PITTSBURGH (KDKA) — Sad, anxious and hopeless are just some of the feelings our young people say they're dealing with, and new data released Monday by the CDC shows teenage girls are worse off.
The jump on the graph released Monday by the CDC says it all. Nearly three in five teenage girls say they've felt persistently sad or hopeless. It's the highest level reported in the last decade and it's double the rate for boys.
"Girls are more emotional, as well as more relational," said Dr. Kathi Elliott, executive director of Gwen's Girls.
Elliott understands girls. She's a psychiatric nurse practitioner, runs Gwen's Girls and regularly partners with local schools to provide resources to build girls' self-esteem.
"Often times those that lack the resources," said Dr. Elliott. "Pittsburgh Public Schools, Penn Hills, Clairton, McKeesport, all the schools in the Mon Valley."
This new CDC report says teenage girls are experiencing record-high levels of violence, sadness and suicide risk. Dr. Albano from Columbia University says the data shows it didn't happen overnight.
"Pretty much since 2013 to 2014, there's been a steady increase in major depressive episodes, clinically significant depression with high impairment in functioning: not being able to function as a student, as a friend, take care of oneself within the family," said Dr. Anne Marie Albano, professor of medical psychology and psychiatry at Columbia University.

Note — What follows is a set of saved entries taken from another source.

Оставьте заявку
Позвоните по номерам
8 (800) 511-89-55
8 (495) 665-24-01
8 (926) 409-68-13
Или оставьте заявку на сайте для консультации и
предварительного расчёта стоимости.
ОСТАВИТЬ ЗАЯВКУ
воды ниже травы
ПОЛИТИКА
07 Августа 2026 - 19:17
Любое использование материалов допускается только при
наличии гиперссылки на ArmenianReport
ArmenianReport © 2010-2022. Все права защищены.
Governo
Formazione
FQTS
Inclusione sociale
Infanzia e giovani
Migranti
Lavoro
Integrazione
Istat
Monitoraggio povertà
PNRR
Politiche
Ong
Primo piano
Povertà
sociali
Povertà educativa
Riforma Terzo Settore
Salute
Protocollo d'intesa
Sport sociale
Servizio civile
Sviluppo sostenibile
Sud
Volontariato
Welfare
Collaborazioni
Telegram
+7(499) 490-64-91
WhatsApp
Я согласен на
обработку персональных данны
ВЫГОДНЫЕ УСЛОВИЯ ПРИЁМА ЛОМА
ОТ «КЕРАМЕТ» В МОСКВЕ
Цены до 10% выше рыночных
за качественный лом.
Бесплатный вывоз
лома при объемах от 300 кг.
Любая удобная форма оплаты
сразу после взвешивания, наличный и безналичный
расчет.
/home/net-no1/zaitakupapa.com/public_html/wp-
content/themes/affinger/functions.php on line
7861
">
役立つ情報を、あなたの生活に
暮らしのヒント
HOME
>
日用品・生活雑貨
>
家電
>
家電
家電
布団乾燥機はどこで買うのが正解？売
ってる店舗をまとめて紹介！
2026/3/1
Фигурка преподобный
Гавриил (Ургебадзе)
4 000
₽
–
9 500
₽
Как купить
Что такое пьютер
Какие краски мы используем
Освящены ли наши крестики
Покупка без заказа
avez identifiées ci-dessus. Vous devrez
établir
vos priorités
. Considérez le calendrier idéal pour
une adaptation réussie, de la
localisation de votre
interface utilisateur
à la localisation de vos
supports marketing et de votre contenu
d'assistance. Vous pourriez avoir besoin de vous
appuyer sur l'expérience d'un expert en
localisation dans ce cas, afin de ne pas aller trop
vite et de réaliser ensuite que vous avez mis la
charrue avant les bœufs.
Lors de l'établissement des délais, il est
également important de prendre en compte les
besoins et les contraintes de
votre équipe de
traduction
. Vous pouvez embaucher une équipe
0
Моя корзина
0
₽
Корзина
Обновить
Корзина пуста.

Dr. Albano highlights why experts think this is happening, saying teens are worrying about the environment, technology, school shootings, the future and bullying.
"And we know bullying and cyberbullying has been a huge contributor to mental health, especially in girls, plummeting like we saw on that chart," said Dr. Albano.
KDKA's Meghan Schiller asked Dr. Elliott, "What should parents look out for?"
"Any change in their normal routine, excessive sleeping, or not getting enough sleep, excessive eating or not eating enough," said Dr. Elliott.
She adds if you need help, start by dialing the new Caring Connections for Youth hotline by dialing 211 and selecting option three.
"We just created a new hotline called Caring Connections for Youth where parents, teachers, administrators and police can call in and get resources for their young people and that's a start," said Elliott.